Summary
Focus: Learning Robot Locomotion from Simulation
Traditional robots: fixed, restricted in factories
New vision: robots interacting with people in everyday life
Challenge: human environment is very unstructured and dynamic
DeepMind Approach: use deep reinforcement learning to control robots
Previously very successful at playing games in virtual environments (Go, Starcraft)
Locomotion:
Enables us to explore the Earth
Many applications: healthcare, delivery, etc.
Simulation:
We have available many technologies to model locomotion of realistic bodies in simulation (e.g. from computer graphics community)
Simulation
Much faster and more scalable than real-world experiments
Safe
But not fully accurate (performance in simulation does not fully translate to real-world performance)

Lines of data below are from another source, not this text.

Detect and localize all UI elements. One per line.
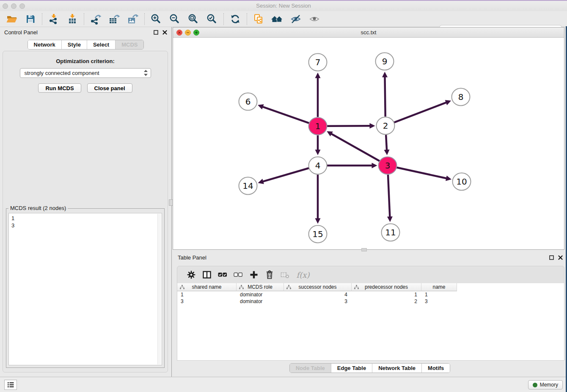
save-session-button[interactable]	[21, 12, 40, 26]
cell-name[interactable]: 1	[421, 291, 457, 298]
graph-node-label-3: 3	[385, 160, 391, 171]
graph-edge-3-11[interactable]	[388, 174, 390, 217]
import-network-button[interactable]	[44, 12, 63, 26]
tab-motifs[interactable]: Motifs	[421, 364, 450, 373]
delete-column-button[interactable]	[261, 268, 277, 281]
export-table-icon	[108, 14, 120, 25]
table-panel: Table Panel	[173, 252, 567, 377]
column-visibility-button[interactable]	[199, 268, 215, 281]
hierarchy-icon	[354, 285, 359, 290]
table-row[interactable]: 1 dominator 4 1 1	[177, 291, 564, 298]
mcds-result-textarea[interactable]: 1 3	[8, 213, 162, 365]
import-table-button[interactable]	[63, 12, 82, 26]
run-mcds-button[interactable]: Run MCDS	[38, 83, 81, 93]
graph-edge-3-10[interactable]	[396, 168, 447, 179]
hide-graphics-details-button[interactable]	[286, 12, 305, 26]
node-table: shared name MCDS role successor nodes	[177, 283, 564, 360]
graph-node-label-1: 1	[315, 121, 321, 131]
home-views-button[interactable]	[268, 12, 286, 26]
cell-predecessor-nodes[interactable]: 2	[352, 298, 421, 305]
cell-mcds-role[interactable]: dominator	[237, 291, 284, 298]
table-row[interactable]: 3 dominator 3 2 3	[177, 298, 564, 305]
network-graph[interactable]: 7968124314101511	[173, 38, 564, 249]
add-column-button[interactable]	[246, 268, 261, 281]
horizontal-divider-grip[interactable]	[361, 248, 367, 251]
save-floppy-icon	[25, 14, 36, 24]
zoom-selected-button[interactable]	[203, 12, 221, 26]
select-all-checkboxes-button[interactable]	[215, 268, 230, 281]
cell-successor-nodes[interactable]: 4	[284, 291, 352, 298]
graph-edge-arrowhead	[315, 73, 321, 78]
memory-status-dot	[533, 383, 537, 387]
trash-icon	[265, 270, 274, 279]
graph-edge-3-1[interactable]	[331, 133, 380, 161]
export-network-button[interactable]	[86, 12, 105, 26]
graph-edge-arrowhead	[382, 72, 388, 77]
zoom-in-button[interactable]	[147, 12, 165, 26]
export-table-button[interactable]	[105, 12, 124, 26]
open-folder-icon	[6, 14, 18, 25]
open-session-button[interactable]	[3, 12, 21, 26]
show-graphics-details-button[interactable]	[305, 12, 324, 26]
network-window-titlebar[interactable]: scc.txt	[173, 28, 564, 38]
close-panel-button[interactable]: Close panel	[87, 83, 132, 93]
column-header-mcds-role[interactable]: MCDS role	[237, 283, 284, 291]
zoom-out-button[interactable]	[165, 12, 184, 26]
delete-table-button[interactable]	[277, 268, 293, 281]
cell-name[interactable]: 3	[421, 298, 457, 305]
cell-shared-name[interactable]: 3	[177, 298, 237, 305]
control-panel-header: Control Panel	[0, 27, 171, 37]
export-image-button[interactable]	[124, 12, 142, 26]
graph-edge-2-9[interactable]	[385, 76, 385, 116]
network-canvas[interactable]: 7968124314101511	[173, 38, 564, 249]
graph-edge-1-2[interactable]	[327, 126, 370, 126]
close-panel-icon[interactable]	[162, 30, 167, 35]
deselect-all-checkboxes-button[interactable]	[230, 268, 246, 281]
zoom-in-icon	[151, 14, 162, 25]
tab-node-table[interactable]: Node Table	[290, 364, 331, 373]
gear-icon	[187, 271, 195, 279]
column-header-shared-name[interactable]: shared name	[177, 283, 237, 291]
tab-style[interactable]: Style	[61, 40, 87, 49]
graph-edge-4-14[interactable]	[262, 168, 309, 182]
memory-button[interactable]: Memory	[528, 380, 563, 389]
status-bar: Memory	[0, 377, 567, 392]
zoom-fit-button[interactable]	[184, 12, 203, 26]
float-table-panel-icon[interactable]	[549, 255, 554, 260]
tab-mcds[interactable]: MCDS	[115, 40, 143, 49]
copy-current-view-button[interactable]	[249, 12, 268, 26]
table-tabbar: Node Table Edge Table Network Table Moti…	[173, 363, 567, 373]
result-scrollbar-track[interactable]	[157, 214, 161, 364]
graph-edge-1-6[interactable]	[262, 107, 309, 123]
cell-mcds-role[interactable]: dominator	[237, 298, 284, 305]
float-panel-icon[interactable]	[154, 30, 158, 35]
graph-node-label-11: 11	[385, 227, 396, 237]
graph-edge-2-3[interactable]	[386, 135, 387, 150]
cell-successor-nodes[interactable]: 3	[284, 298, 352, 305]
table-settings-button[interactable]	[183, 268, 199, 281]
column-header-predecessor-nodes[interactable]: predecessor nodes	[352, 283, 421, 291]
graph-edge-2-8[interactable]	[394, 102, 447, 123]
tab-select[interactable]: Select	[87, 40, 115, 49]
column-header-name[interactable]: name	[421, 283, 457, 291]
tab-network[interactable]: Network	[28, 40, 61, 49]
refresh-view-button[interactable]	[226, 12, 245, 26]
hierarchy-icon	[180, 285, 184, 290]
tab-network-table[interactable]: Network Table	[372, 364, 421, 373]
checked-boxes-icon	[218, 272, 227, 277]
cell-predecessor-nodes[interactable]: 1	[352, 291, 421, 298]
graph-node-label-10: 10	[456, 177, 467, 187]
zoom-selected-icon	[206, 14, 217, 25]
copy-share-icon	[253, 14, 264, 25]
close-table-panel-icon[interactable]	[558, 255, 563, 260]
memory-label: Memory	[540, 382, 558, 388]
export-image-icon	[127, 14, 139, 25]
cell-shared-name[interactable]: 1	[177, 291, 237, 298]
criterion-dropdown[interactable]: strongly connected component	[20, 68, 151, 78]
tab-edge-table[interactable]: Edge Table	[331, 364, 372, 373]
column-header-successor-nodes[interactable]: successor nodes	[284, 283, 352, 291]
graph-node-label-2: 2	[383, 121, 388, 131]
control-panel-tabbar: Network Style Select MCDS	[0, 40, 171, 50]
function-builder-button[interactable]: f(x)	[293, 268, 313, 281]
task-history-button[interactable]	[4, 380, 17, 390]
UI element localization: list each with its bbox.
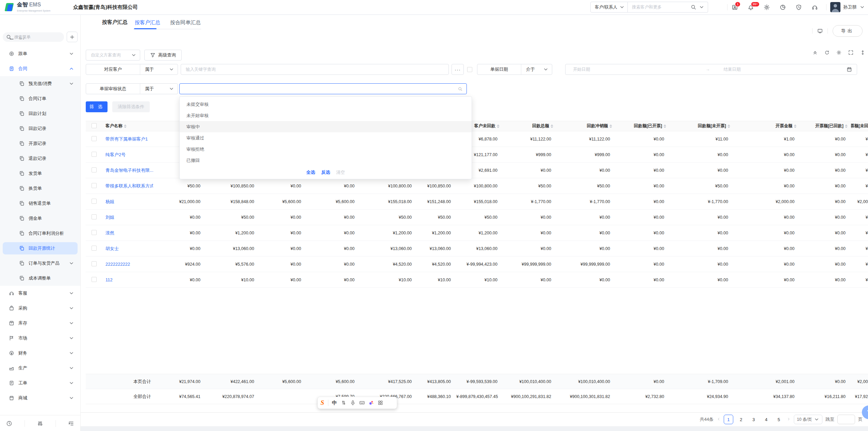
ime-language-icon[interactable]: 中: [332, 400, 337, 406]
select-all-checkbox[interactable]: [92, 123, 97, 128]
row-checkbox[interactable]: [92, 167, 97, 172]
customer-link[interactable]: 2222222222: [105, 262, 130, 267]
tab-by-customer[interactable]: 按客户汇总: [135, 19, 160, 26]
sidebar-item[interactable]: 市场: [0, 331, 80, 346]
date-range-picker[interactable]: 开始日期 → 结束日期: [565, 64, 857, 75]
row-checkbox[interactable]: [92, 277, 97, 282]
status-option[interactable]: 审核中: [180, 121, 472, 132]
invert-selection-link[interactable]: 反选: [321, 169, 330, 176]
customer-operator-select[interactable]: 属于: [140, 64, 178, 74]
collapse-sidebar-icon[interactable]: [68, 420, 74, 427]
row-checkbox[interactable]: [92, 261, 97, 266]
user-avatar[interactable]: [830, 2, 840, 12]
page-button-3[interactable]: 3: [749, 415, 758, 424]
column-header[interactable]: 回款总额: [503, 121, 557, 131]
sidebar-item[interactable]: 客户: [0, 39, 80, 45]
row-checkbox[interactable]: [92, 199, 97, 204]
user-name[interactable]: 孙卫朋: [843, 0, 856, 14]
page-button-4[interactable]: 4: [761, 415, 771, 424]
refresh-icon[interactable]: [824, 50, 830, 55]
notifications-button[interactable]: 99+: [748, 4, 754, 11]
sidebar-item[interactable]: 开票记录: [0, 136, 80, 151]
security-button[interactable]: [796, 4, 802, 11]
history-icon[interactable]: [6, 420, 12, 427]
column-header[interactable]: 开票金额: [734, 121, 800, 131]
sidebar-item[interactable]: 采购: [0, 301, 80, 316]
page-button-5[interactable]: 5: [774, 415, 784, 424]
support-button[interactable]: [812, 4, 818, 11]
end-date-placeholder[interactable]: 结束日期: [724, 67, 847, 72]
sort-caret-icon[interactable]: [845, 125, 848, 128]
sliders-icon[interactable]: [341, 400, 346, 405]
more-options-button[interactable]: ···: [452, 64, 464, 75]
sort-caret-icon[interactable]: [727, 125, 730, 128]
customer-link[interactable]: 带很多联系人和联系方式: [105, 183, 153, 188]
row-checkbox[interactable]: [92, 246, 97, 251]
start-date-placeholder[interactable]: 开始日期: [573, 67, 706, 72]
status-operator-select[interactable]: 属于: [140, 84, 178, 94]
sidebar-item[interactable]: 生产: [0, 361, 80, 376]
row-checkbox[interactable]: [92, 214, 97, 219]
ime-logo-icon[interactable]: S: [321, 399, 324, 407]
reports-button[interactable]: [780, 4, 786, 11]
row-checkbox[interactable]: [92, 152, 97, 157]
sidebar-item[interactable]: 发货单: [0, 166, 80, 181]
customer-keyword-input[interactable]: [185, 67, 444, 72]
keyboard-icon[interactable]: [359, 400, 365, 405]
sliders-icon[interactable]: [37, 420, 43, 427]
status-search-input[interactable]: [184, 86, 458, 92]
row-checkbox[interactable]: [92, 183, 97, 188]
sidebar-item[interactable]: 工单: [0, 376, 80, 391]
gear-icon[interactable]: [836, 50, 841, 55]
sidebar-item[interactable]: 客服: [0, 286, 80, 301]
column-header[interactable]: 回款额[已开票]: [616, 121, 670, 131]
chevron-down-icon[interactable]: [859, 4, 865, 10]
row-checkbox[interactable]: [92, 230, 97, 235]
sidebar-item[interactable]: 订单与发货产品: [0, 256, 80, 271]
next-page-button[interactable]: [787, 417, 791, 422]
row-checkbox[interactable]: [92, 136, 97, 141]
search-scope-select[interactable]: 客户/联系人: [590, 2, 628, 13]
sidebar-item[interactable]: 合同: [0, 61, 80, 76]
column-header[interactable]: 回款冲销额: [557, 121, 616, 131]
select-all-link[interactable]: 全选: [306, 169, 315, 176]
status-option[interactable]: 审核通过: [180, 132, 472, 144]
sort-caret-icon[interactable]: [664, 125, 666, 128]
sidebar-item[interactable]: 回款开票统计: [0, 241, 80, 256]
mic-icon[interactable]: [350, 400, 356, 405]
tab-by-contract[interactable]: 按合同单汇总: [170, 19, 201, 26]
paw-icon[interactable]: [369, 400, 374, 405]
sidebar-item[interactable]: 跟单: [0, 46, 80, 61]
sidebar-item[interactable]: 换货单: [0, 181, 80, 196]
customer-link[interactable]: 杨姐: [105, 199, 114, 204]
status-option[interactable]: 已撤回: [180, 155, 472, 166]
sidebar-item[interactable]: 预充值/消费: [0, 76, 80, 91]
customer-link[interactable]: 青岛金智电子科技有限...: [105, 168, 153, 173]
jump-page-input[interactable]: [837, 415, 855, 424]
customer-link[interactable]: 纯客户2号: [105, 152, 126, 157]
page-size-select[interactable]: 10 条/页: [794, 415, 822, 424]
global-search-input[interactable]: [631, 4, 688, 10]
status-select-input-focused[interactable]: [179, 83, 467, 94]
sidebar-item[interactable]: 合同订单利润分析: [0, 226, 80, 241]
exact-match-checkbox[interactable]: [467, 67, 472, 72]
sidebar-item[interactable]: 回款计划: [0, 106, 80, 121]
chevron-down-icon[interactable]: [699, 4, 704, 10]
fullscreen-icon[interactable]: [848, 50, 853, 55]
sidebar-item[interactable]: 财务: [0, 346, 80, 361]
column-header[interactable]: 开票额[已回款]: [800, 121, 851, 131]
status-option[interactable]: 未开始审核: [180, 110, 472, 121]
advanced-query-button[interactable]: 高级查询: [144, 50, 182, 61]
collapse-up-icon[interactable]: [813, 50, 818, 55]
export-button[interactable]: 导出: [833, 25, 863, 37]
customer-link[interactable]: 刘姐: [105, 215, 114, 220]
sort-caret-icon[interactable]: [794, 125, 797, 128]
ime-toolbar[interactable]: S 中: [317, 397, 397, 409]
customer-link[interactable]: 112: [105, 277, 113, 282]
sidebar-item[interactable]: 回款记录: [0, 121, 80, 136]
messages-button[interactable]: 1: [732, 4, 738, 11]
clear-selection-link[interactable]: 清空: [336, 169, 345, 176]
sort-caret-icon[interactable]: [551, 125, 553, 128]
sidebar-item[interactable]: 成本调整单: [0, 271, 80, 286]
sort-caret-icon[interactable]: [609, 125, 612, 128]
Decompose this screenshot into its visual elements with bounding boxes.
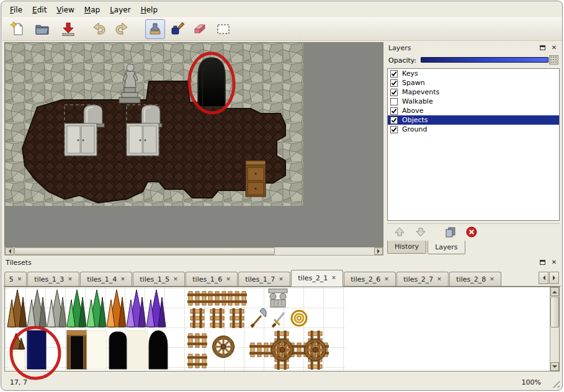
save-button[interactable]	[58, 19, 78, 39]
map-viewport[interactable]	[4, 42, 383, 247]
tileset-vertical-scrollbar[interactable]	[550, 287, 559, 371]
layers-panel: Layers ✕ Opacity: Keys Spawn	[386, 42, 561, 256]
select-tool-button[interactable]	[213, 19, 233, 39]
scroll-up-button[interactable]	[550, 287, 559, 296]
tab-close-icon[interactable]: ✕	[331, 275, 336, 281]
cursor-coordinates: 17, 7	[10, 378, 27, 386]
layer-row-keys[interactable]: Keys	[388, 69, 559, 78]
tileset-tab[interactable]: tiles_2_8 ✕	[449, 272, 501, 286]
layer-row-walkable[interactable]: Walkable	[388, 97, 559, 106]
status-bar: 17, 7 100%	[1, 373, 562, 390]
layer-row-spawn[interactable]: Spawn	[388, 78, 559, 87]
layer-row-objects[interactable]: Objects	[388, 115, 559, 125]
open-file-button[interactable]	[32, 19, 52, 39]
move-layer-up-button[interactable]	[392, 225, 407, 239]
fill-tool-button[interactable]	[168, 19, 187, 39]
layer-row-above[interactable]: Above	[388, 106, 559, 115]
opacity-label: Opacity:	[388, 56, 416, 65]
scroll-down-button[interactable]	[550, 362, 559, 371]
scroll-right-button[interactable]	[374, 247, 383, 255]
layer-checkbox[interactable]	[390, 79, 398, 87]
tab-close-icon[interactable]: ✕	[17, 277, 22, 282]
vertical-scrollbar-thumb[interactable]	[550, 296, 559, 327]
tileset-tab[interactable]: tiles_1_3 ✕	[27, 272, 79, 286]
layer-row-ground[interactable]: Ground	[388, 125, 559, 134]
tab-close-icon[interactable]: ✕	[173, 277, 178, 282]
eraser-tool-icon	[192, 21, 208, 37]
opacity-slider[interactable]	[421, 55, 558, 66]
tileset-tab-label: tiles_1_4	[87, 275, 117, 283]
undo-button[interactable]	[89, 19, 109, 39]
tab-close-icon[interactable]: ✕	[120, 277, 125, 282]
tileset-canvas[interactable]	[4, 287, 560, 372]
horizontal-scrollbar-thumb[interactable]	[14, 247, 275, 255]
layer-checkbox[interactable]	[390, 107, 398, 115]
scroll-left-button[interactable]	[5, 247, 14, 255]
tileset-tab[interactable]: 5 ✕	[4, 272, 27, 286]
stone-plate-sprite	[65, 123, 97, 156]
map-horizontal-scrollbar[interactable]	[4, 247, 383, 256]
close-panel-button[interactable]: ✕	[550, 44, 558, 52]
opacity-slider-handle[interactable]	[549, 55, 558, 65]
menu-help[interactable]: Help	[136, 4, 163, 16]
layer-checkbox[interactable]	[390, 126, 398, 133]
toolbar	[2, 17, 562, 41]
tab-close-icon[interactable]: ✕	[437, 277, 442, 282]
tilesets-panel-titlebar: Tilesets ✕	[3, 257, 561, 268]
layer-checkbox[interactable]	[390, 117, 398, 124]
duplicate-layer-button[interactable]	[443, 225, 458, 239]
tileset-tab-label: tiles_2_6	[351, 275, 380, 283]
tab-close-icon[interactable]: ✕	[226, 277, 231, 282]
tileset-tab[interactable]: tiles_2_6 ✕	[344, 272, 396, 286]
eraser-tool-button[interactable]	[190, 19, 210, 39]
menu-file[interactable]: File	[5, 4, 27, 16]
undo-icon	[91, 21, 107, 37]
delete-layer-button[interactable]	[464, 225, 479, 239]
tileset-tab[interactable]: tiles_1_6 ✕	[186, 272, 238, 286]
dresser-sprite	[246, 161, 266, 197]
layer-label: Above	[402, 107, 424, 115]
tab-history[interactable]: History	[387, 241, 426, 254]
layer-checkbox[interactable]	[390, 70, 398, 78]
redo-button[interactable]	[112, 19, 132, 39]
selected-tile	[27, 331, 46, 369]
stamp-tool-button[interactable]	[145, 19, 165, 39]
tabs-scroll-right-button[interactable]	[549, 272, 559, 284]
new-file-button[interactable]	[7, 19, 27, 39]
resize-grip[interactable]	[550, 378, 560, 388]
layer-row-mapevents[interactable]: Mapevents	[388, 87, 559, 97]
tab-layers[interactable]: Layers	[427, 241, 465, 254]
float-panel-button[interactable]	[538, 259, 547, 267]
tileset-tab[interactable]: tiles_1_7 ✕	[238, 272, 290, 286]
tileset-tab[interactable]: tiles_2_1 ✕	[291, 270, 343, 287]
layer-label: Keys	[402, 69, 418, 78]
layer-label: Walkable	[402, 97, 433, 105]
close-icon: ✕	[552, 259, 557, 265]
tab-close-icon[interactable]: ✕	[490, 277, 495, 282]
float-panel-button[interactable]	[538, 44, 547, 52]
menu-map[interactable]: Map	[79, 4, 105, 16]
tileset-tab-label: tiles_1_5	[140, 275, 169, 283]
menu-view[interactable]: View	[51, 4, 79, 16]
move-layer-down-button[interactable]	[413, 225, 428, 239]
layer-checkbox[interactable]	[390, 98, 398, 105]
opacity-slider-track[interactable]	[421, 57, 548, 63]
open-folder-icon	[34, 21, 50, 37]
tileset-tab[interactable]: tiles_2_7 ✕	[396, 272, 449, 286]
tileset-tab-label: tiles_1_6	[192, 275, 222, 283]
left-arrow-icon	[540, 275, 545, 280]
tabs-scroll-left-button[interactable]	[539, 272, 548, 284]
close-panel-button[interactable]: ✕	[550, 259, 558, 267]
float-icon	[540, 45, 545, 50]
tab-close-icon[interactable]: ✕	[384, 277, 389, 282]
tab-close-icon[interactable]: ✕	[68, 277, 73, 282]
tab-close-icon[interactable]: ✕	[279, 277, 284, 282]
menu-layer[interactable]: Layer	[105, 4, 135, 16]
tileset-tab[interactable]: tiles_1_5 ✕	[133, 272, 185, 286]
up-arrow-icon	[552, 288, 557, 293]
menu-edit[interactable]: Edit	[27, 4, 51, 16]
layer-checkbox[interactable]	[390, 89, 398, 96]
tileset-tab[interactable]: tiles_1_4 ✕	[80, 272, 132, 286]
layer-label: Ground	[402, 125, 427, 133]
tileset-tab-label: tiles_2_7	[403, 275, 433, 283]
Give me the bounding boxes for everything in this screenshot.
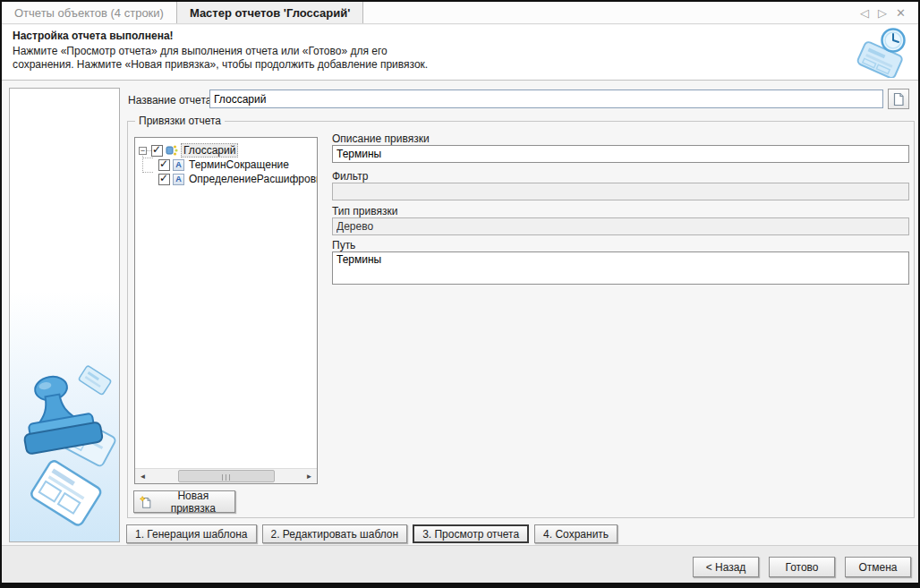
step-edit-template-button[interactable]: 2. Редактировать шаблон [262,524,408,543]
open-report-button[interactable] [888,89,909,109]
header-title: Настройка отчета выполнена! [13,30,918,42]
back-button[interactable]: < Назад [693,557,759,577]
step-save-button[interactable]: 4. Сохранить [534,524,618,543]
child-checkbox[interactable]: ✓ [158,174,170,185]
root-checkbox[interactable]: ✓ [151,145,163,157]
bindings-tree: − ✓ Глоссарий ✓ [134,137,318,484]
report-clock-icon [856,26,911,78]
scrollbar-thumb-grip [222,474,232,481]
check-icon: ✓ [159,172,168,184]
step-preview-report-button[interactable]: 3. Просмотр отчета [413,524,529,543]
tree-row-child[interactable]: ✓ A ОпределениеРасшифровк [158,172,318,186]
scroll-left-icon[interactable]: ◄ [135,469,150,483]
stamp-documents-illustration [10,348,119,538]
description-input[interactable] [332,145,909,163]
tab-scroll-left-icon[interactable]: ◁ [860,6,869,20]
report-name-input[interactable] [209,89,883,108]
new-document-icon [140,495,152,509]
tab-close-icon[interactable]: ✕ [896,6,906,20]
tree-row-root[interactable]: − ✓ Глоссарий [139,143,238,158]
new-binding-label: Новая привязка [158,490,229,515]
path-label: Путь [332,239,355,251]
tab-scroll-right-icon[interactable]: ▷ [878,6,887,20]
cancel-button[interactable]: Отмена [845,557,911,577]
collapse-expander-icon[interactable]: − [139,147,147,155]
header-instruction-line1: Нажмите «Просмотр отчета» для выполнения… [13,45,918,58]
tree-node-label[interactable]: ТерминСокращение [187,158,291,171]
tab-nav: ◁ ▷ ✕ [848,2,918,23]
wizard-sidebar [9,88,120,542]
tree-row-child[interactable]: ✓ A ТерминСокращение [158,158,291,172]
report-name-label: Название отчета: [128,94,215,107]
tree-node-label[interactable]: Глоссарий [181,143,238,158]
binding-hierarchy-icon [166,144,178,157]
tab-label: Мастер отчетов 'Глоссарий' [190,6,350,20]
description-label: Описание привязки [332,132,430,145]
attribute-icon: A [173,159,184,171]
wizard-header: Настройка отчета выполнена! Нажмите «Про… [2,25,918,81]
binding-type-input [332,217,909,235]
groupbox-title: Привязки отчета [135,115,225,127]
bindings-groupbox: Привязки отчета − ✓ [127,121,915,518]
tree-horizontal-scrollbar[interactable]: ◄ ► [135,468,317,483]
child-checkbox[interactable]: ✓ [158,159,170,171]
path-textarea[interactable]: Термины [332,251,909,285]
step-generate-template-button[interactable]: 1. Генерация шаблона [126,524,257,543]
filter-label: Фильтр [332,170,368,183]
filter-input [332,183,909,200]
scroll-right-icon[interactable]: ► [302,469,317,483]
tab-bar: Отчеты объектов (4 строки) Мастер отчето… [2,2,918,24]
tab-label: Отчеты объектов (4 строки) [14,6,164,20]
report-wizard-window: Отчеты объектов (4 строки) Мастер отчето… [0,0,920,588]
window-bottom-edge [2,583,918,586]
tree-connector [142,172,153,173]
tab-report-wizard[interactable]: Мастер отчетов 'Глоссарий' [176,2,363,23]
header-instruction-line2: сохранения. Нажмите «Новая привязка», чт… [13,58,918,72]
check-icon: ✓ [159,158,168,170]
scrollbar-thumb[interactable] [178,470,275,482]
tab-object-reports[interactable]: Отчеты объектов (4 строки) [2,2,176,23]
finish-button[interactable]: Готово [769,557,835,577]
new-binding-button[interactable]: Новая привязка [133,490,235,513]
footer-bar: < Назад Готово Отмена [2,545,918,583]
attribute-icon: A [173,174,184,185]
main-area: Название отчета: Привязки отчета − [2,81,918,545]
tree-connector [142,158,153,158]
wizard-steps-bar: 1. Генерация шаблона 2. Редактировать ша… [126,524,618,544]
binding-type-label: Тип привязки [332,205,397,217]
document-icon [891,92,906,107]
check-icon: ✓ [152,143,161,156]
tree-node-label[interactable]: ОпределениеРасшифровк [187,173,318,185]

This is the Sim-To-Real problem
Approaches
Fast simulation in GPUs
Imitation learning from animals
Simulation from small amounts of video
Simulation for robots
Physics: robot body, collision detection, contact solver, numerical integrator
Sensor simulation
Actuator simulation
Robot control API
Scene creation and management: robots, objects, humans
Robot training method
Trained with Deep Reinforcement Learning (PPO) <-> Physics Simulation (PyBullet)
Deployed on real robot
Reinforcement learning:
Agent (algorithm that makes decisions)
Environment (robot body, world, etc.)
Agent observes environment, suggests action that affects environment, gets reward immediately or later in time, adjusts recommendations to maximize reward
Formulation:
Observations: joint angles, roll, pitch
Actions: desired motor angles
Reward: maximize movement towards a given goal, minimize energy expenditure
Early termination: robot falls
Policy: 2 layer neural network
Learning to Walk in Minutes Using Massively Parallel Deep Reinforcement Learning, CoRL 2021
Improving robot performance on reality despite Sim-To-Real gap
Challenge: policy trained on simulation doesn’t directly produce good results in reality
Unmodeled dynamics (e.g. robot body softer than expected)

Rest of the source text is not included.